- [Exercise objective] Filter the listing so that only lines with the word "plugins" remain.
>>>>
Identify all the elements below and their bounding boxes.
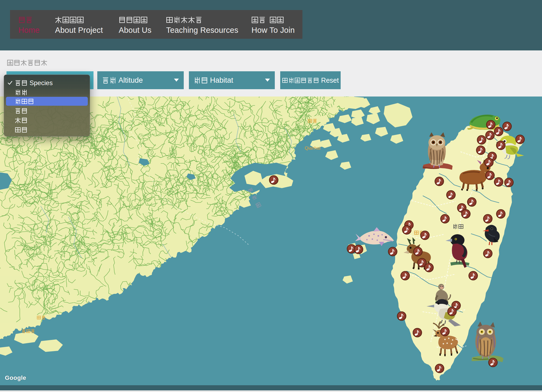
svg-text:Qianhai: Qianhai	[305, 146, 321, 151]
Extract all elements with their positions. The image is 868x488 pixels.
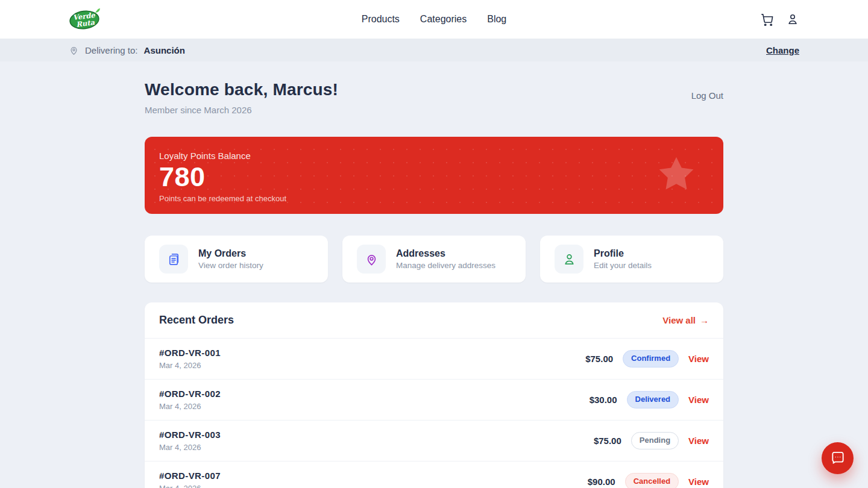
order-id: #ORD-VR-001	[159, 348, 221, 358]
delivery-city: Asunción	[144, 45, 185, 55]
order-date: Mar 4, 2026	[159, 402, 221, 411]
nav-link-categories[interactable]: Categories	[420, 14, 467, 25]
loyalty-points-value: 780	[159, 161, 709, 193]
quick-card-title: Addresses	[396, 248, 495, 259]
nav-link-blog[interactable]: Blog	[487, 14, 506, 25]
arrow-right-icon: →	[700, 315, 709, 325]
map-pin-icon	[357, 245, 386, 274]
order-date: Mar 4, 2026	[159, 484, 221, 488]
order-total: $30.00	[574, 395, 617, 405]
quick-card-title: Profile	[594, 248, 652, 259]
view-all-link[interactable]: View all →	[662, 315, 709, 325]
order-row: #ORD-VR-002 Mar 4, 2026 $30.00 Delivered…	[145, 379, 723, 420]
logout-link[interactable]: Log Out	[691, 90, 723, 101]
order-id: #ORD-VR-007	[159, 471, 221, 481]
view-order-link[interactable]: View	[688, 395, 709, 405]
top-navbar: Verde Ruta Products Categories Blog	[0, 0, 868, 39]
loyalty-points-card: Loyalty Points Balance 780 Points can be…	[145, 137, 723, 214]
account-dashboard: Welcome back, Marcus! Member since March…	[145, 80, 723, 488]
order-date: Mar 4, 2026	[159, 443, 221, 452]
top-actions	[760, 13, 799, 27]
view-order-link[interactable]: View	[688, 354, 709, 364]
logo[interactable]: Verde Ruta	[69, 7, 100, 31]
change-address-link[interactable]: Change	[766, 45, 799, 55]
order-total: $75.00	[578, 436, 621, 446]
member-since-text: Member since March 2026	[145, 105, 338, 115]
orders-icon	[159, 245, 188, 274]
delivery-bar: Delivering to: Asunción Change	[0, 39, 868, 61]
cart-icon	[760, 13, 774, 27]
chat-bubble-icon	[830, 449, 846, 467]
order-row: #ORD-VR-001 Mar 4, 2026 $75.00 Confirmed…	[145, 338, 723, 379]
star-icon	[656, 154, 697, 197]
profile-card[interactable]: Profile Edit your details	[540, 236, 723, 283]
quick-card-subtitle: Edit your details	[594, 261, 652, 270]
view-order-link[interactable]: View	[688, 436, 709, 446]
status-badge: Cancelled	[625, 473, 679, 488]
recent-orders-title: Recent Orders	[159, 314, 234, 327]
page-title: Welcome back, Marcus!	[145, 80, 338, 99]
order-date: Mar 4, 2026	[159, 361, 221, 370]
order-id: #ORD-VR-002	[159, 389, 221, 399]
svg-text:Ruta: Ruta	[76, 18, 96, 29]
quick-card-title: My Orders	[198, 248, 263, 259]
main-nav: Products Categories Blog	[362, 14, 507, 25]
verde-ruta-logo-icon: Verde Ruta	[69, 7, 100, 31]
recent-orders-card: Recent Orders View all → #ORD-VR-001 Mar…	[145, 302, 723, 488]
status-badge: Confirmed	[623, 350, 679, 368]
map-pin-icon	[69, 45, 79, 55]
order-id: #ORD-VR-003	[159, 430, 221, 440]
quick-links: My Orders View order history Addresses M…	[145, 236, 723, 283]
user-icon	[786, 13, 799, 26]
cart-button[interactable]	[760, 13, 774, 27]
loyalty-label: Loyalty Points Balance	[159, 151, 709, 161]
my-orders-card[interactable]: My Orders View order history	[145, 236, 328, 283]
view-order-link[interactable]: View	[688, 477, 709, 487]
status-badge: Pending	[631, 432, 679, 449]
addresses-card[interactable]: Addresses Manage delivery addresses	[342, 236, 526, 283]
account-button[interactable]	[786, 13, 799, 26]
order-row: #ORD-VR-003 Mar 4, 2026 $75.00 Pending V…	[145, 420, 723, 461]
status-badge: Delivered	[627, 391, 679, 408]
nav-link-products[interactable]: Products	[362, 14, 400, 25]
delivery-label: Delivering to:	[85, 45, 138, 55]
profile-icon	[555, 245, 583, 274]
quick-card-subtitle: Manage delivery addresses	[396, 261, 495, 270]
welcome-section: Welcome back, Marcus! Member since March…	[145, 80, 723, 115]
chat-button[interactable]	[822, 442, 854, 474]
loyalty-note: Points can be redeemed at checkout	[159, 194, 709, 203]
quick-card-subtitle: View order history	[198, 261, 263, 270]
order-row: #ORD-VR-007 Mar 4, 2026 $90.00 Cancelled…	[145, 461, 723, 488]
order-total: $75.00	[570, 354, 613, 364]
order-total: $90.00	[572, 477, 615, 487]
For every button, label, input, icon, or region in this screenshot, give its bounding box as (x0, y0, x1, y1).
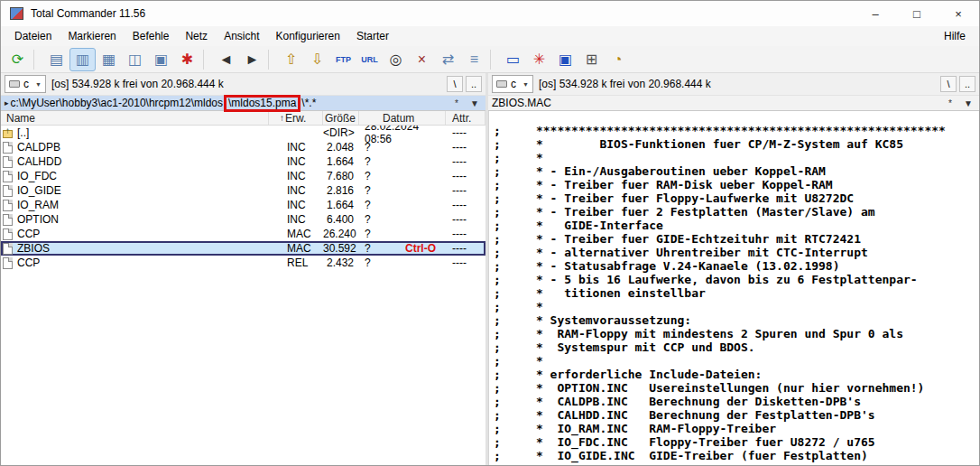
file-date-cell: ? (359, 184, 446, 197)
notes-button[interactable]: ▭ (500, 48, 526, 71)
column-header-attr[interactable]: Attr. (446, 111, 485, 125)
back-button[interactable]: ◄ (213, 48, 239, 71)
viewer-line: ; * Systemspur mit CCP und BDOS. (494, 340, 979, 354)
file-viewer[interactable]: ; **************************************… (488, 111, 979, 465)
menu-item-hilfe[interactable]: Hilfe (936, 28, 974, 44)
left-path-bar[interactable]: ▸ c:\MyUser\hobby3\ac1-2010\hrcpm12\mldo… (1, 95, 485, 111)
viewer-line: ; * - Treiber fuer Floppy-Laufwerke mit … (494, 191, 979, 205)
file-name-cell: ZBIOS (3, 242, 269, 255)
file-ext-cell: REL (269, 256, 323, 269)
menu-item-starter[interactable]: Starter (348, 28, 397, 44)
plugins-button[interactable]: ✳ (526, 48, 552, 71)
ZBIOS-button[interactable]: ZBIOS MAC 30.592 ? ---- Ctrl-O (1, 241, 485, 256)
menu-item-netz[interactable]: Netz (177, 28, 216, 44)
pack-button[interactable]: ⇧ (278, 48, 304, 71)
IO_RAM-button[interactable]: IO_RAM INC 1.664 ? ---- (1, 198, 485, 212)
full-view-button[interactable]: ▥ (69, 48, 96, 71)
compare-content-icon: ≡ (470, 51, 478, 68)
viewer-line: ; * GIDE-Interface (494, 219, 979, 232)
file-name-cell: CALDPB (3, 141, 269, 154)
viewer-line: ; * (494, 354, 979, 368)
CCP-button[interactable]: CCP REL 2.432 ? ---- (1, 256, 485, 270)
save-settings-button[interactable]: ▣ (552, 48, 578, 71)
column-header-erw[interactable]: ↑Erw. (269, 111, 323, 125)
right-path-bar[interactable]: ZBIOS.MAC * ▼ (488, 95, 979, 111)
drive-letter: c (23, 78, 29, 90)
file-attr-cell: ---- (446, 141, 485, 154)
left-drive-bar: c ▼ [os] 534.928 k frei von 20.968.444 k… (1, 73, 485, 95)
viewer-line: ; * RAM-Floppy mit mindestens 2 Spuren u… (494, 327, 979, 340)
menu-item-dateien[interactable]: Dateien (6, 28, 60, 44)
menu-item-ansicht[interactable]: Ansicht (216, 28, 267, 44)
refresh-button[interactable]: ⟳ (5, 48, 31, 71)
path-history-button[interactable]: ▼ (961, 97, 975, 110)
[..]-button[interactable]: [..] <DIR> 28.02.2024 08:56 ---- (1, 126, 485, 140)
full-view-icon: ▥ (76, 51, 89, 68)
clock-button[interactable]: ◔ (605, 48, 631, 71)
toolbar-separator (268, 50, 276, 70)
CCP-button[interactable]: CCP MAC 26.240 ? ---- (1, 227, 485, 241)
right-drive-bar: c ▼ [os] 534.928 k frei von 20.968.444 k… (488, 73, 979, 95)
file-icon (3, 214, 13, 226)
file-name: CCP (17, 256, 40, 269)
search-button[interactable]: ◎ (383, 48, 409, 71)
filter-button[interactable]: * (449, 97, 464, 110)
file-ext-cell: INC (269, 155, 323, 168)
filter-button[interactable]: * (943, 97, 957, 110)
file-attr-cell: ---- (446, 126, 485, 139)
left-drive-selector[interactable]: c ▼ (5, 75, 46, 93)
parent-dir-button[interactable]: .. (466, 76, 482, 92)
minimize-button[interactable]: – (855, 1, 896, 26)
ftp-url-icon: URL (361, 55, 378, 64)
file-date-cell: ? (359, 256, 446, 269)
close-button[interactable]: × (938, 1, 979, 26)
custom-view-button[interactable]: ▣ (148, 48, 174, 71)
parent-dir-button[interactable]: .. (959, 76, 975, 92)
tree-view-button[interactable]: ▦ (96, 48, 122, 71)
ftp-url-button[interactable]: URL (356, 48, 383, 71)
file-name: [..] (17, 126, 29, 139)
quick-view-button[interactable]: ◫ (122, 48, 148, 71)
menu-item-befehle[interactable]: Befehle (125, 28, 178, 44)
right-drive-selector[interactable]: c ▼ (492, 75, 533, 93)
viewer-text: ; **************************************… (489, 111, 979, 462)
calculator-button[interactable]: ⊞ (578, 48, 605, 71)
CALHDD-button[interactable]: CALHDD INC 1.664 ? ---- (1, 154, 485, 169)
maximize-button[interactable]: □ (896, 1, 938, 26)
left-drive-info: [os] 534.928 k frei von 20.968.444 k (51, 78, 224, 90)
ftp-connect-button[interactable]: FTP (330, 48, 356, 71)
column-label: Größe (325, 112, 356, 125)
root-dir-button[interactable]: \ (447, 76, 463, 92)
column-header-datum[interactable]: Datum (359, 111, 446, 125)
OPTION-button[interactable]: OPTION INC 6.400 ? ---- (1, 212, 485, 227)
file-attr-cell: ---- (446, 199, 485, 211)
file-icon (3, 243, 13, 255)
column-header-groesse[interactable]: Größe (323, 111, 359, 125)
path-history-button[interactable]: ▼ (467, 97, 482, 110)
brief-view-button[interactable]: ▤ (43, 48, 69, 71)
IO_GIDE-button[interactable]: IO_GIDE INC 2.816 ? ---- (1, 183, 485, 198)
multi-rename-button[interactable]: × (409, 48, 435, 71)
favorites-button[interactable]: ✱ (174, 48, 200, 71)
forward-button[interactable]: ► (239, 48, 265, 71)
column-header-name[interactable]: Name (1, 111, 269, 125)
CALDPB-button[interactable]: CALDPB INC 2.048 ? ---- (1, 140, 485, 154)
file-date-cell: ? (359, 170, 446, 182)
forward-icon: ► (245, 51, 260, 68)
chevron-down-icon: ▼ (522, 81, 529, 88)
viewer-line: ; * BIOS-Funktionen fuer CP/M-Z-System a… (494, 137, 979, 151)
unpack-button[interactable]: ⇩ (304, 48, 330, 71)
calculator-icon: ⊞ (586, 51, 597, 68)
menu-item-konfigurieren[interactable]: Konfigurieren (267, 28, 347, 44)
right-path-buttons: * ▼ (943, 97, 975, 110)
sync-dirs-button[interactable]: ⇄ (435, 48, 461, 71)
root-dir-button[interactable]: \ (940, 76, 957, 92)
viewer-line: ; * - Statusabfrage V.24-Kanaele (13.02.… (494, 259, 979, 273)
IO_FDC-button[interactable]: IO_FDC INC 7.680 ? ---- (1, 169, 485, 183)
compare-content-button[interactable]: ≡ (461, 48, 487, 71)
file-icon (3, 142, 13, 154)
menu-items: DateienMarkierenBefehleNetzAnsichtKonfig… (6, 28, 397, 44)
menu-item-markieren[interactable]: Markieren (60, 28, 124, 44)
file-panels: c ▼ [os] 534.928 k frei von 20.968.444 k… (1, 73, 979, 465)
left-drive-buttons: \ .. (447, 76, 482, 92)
<<<<
>>>>
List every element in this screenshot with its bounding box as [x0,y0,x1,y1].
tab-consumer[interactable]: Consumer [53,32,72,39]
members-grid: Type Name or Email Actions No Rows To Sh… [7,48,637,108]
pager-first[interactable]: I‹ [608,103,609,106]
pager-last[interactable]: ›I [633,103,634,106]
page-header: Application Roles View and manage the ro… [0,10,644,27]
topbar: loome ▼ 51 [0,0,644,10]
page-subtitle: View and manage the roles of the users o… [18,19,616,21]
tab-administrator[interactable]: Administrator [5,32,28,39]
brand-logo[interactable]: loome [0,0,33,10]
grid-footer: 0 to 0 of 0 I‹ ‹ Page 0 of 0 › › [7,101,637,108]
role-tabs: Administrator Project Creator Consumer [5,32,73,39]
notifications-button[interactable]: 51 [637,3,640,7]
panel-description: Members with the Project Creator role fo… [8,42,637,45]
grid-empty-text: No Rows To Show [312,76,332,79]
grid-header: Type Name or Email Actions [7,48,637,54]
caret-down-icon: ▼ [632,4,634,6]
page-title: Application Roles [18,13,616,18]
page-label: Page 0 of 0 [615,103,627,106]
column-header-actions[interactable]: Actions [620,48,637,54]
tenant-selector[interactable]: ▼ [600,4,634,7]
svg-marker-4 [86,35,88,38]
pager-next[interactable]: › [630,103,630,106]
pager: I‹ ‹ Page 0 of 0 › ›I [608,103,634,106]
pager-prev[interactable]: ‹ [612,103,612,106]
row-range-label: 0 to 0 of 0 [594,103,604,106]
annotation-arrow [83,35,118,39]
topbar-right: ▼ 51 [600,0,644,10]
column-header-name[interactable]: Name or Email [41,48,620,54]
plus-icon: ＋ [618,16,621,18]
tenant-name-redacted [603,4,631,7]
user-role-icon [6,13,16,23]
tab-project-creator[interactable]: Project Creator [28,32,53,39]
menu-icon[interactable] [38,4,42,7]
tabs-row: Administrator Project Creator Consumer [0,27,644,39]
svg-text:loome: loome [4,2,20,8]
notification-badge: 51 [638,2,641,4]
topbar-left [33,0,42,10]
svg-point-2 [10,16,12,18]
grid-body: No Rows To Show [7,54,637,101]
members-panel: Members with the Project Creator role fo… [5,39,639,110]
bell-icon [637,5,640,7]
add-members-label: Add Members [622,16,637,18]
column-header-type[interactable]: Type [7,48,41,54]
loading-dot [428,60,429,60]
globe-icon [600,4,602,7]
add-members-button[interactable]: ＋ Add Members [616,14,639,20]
<<<<
>>>>
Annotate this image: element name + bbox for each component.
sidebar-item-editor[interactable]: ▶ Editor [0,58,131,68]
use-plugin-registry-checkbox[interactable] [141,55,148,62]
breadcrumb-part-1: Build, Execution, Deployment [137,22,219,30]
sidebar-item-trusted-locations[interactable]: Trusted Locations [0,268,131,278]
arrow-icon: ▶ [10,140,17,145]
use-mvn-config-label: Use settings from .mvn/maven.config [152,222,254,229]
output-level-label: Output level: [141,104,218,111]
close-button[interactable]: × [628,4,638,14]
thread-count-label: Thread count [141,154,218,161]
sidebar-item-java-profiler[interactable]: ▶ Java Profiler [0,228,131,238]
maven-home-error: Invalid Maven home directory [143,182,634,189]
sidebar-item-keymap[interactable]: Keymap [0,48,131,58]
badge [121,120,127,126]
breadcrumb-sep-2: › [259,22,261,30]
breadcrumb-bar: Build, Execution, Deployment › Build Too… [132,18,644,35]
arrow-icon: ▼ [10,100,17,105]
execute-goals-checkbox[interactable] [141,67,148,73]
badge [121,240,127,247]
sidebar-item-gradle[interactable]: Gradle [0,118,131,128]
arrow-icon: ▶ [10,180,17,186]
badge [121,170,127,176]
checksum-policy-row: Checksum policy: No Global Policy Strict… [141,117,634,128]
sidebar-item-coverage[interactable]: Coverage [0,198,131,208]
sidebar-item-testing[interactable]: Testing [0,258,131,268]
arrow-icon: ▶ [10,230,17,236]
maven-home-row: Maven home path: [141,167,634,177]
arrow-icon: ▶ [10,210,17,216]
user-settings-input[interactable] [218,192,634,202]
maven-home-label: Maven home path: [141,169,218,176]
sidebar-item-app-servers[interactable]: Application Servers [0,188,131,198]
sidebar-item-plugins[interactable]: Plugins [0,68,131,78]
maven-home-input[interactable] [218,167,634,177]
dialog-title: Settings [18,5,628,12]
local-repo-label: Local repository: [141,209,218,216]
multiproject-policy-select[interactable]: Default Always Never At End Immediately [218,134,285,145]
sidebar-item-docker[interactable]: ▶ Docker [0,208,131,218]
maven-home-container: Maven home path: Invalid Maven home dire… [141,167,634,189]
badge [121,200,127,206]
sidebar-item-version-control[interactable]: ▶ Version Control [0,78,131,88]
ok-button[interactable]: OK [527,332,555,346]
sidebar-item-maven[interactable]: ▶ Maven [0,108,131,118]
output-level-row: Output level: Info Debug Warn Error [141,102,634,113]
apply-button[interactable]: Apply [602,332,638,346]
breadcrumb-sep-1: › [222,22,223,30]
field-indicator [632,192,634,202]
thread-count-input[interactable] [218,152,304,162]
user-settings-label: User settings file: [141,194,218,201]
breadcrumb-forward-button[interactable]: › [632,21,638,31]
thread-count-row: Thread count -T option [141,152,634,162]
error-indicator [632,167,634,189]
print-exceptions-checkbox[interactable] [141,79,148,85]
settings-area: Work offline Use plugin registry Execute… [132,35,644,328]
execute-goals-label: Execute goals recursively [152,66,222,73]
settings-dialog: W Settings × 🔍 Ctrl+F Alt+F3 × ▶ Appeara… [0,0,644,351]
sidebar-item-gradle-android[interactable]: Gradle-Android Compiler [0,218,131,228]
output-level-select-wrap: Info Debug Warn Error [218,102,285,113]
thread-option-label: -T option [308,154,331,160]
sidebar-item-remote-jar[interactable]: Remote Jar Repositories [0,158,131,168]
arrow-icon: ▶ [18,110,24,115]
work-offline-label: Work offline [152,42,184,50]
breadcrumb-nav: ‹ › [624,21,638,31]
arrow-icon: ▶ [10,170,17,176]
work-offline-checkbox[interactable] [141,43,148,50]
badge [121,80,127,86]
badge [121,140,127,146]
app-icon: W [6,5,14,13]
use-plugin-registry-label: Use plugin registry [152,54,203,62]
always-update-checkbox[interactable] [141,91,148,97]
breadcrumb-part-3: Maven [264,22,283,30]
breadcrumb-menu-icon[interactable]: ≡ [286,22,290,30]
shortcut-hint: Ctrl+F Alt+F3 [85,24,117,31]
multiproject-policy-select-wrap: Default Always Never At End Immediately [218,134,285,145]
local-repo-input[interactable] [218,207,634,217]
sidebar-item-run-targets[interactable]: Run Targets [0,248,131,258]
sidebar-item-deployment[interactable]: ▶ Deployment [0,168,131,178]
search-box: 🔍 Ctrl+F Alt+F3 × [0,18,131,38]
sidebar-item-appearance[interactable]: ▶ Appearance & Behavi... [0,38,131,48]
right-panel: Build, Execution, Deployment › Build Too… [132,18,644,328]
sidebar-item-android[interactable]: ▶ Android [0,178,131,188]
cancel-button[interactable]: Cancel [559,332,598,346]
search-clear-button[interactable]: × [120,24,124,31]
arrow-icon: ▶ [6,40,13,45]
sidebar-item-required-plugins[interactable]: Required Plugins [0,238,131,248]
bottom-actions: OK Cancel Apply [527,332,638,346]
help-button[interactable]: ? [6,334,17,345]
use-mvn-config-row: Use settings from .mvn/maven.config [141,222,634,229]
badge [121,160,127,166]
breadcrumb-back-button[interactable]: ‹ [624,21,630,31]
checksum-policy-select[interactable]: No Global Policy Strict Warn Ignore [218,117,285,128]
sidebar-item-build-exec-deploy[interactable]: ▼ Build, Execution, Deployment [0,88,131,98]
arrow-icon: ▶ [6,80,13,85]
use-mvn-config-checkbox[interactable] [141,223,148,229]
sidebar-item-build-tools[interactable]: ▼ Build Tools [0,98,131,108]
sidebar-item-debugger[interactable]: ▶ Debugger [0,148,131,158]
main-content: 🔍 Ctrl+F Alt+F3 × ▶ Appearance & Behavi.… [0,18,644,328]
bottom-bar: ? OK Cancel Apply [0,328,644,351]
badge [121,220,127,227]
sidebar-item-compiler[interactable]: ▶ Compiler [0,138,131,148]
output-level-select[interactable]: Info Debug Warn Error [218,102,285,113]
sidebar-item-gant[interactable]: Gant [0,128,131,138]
<<<<
- [Reply to the task]
plugins-button[interactable]: ✳ (526, 48, 552, 71)
sidebar-item-plugins[interactable]: Plugins [0,68,131,78]
sidebar-item-required-plugins[interactable]: Required Plugins [0,238,131,248]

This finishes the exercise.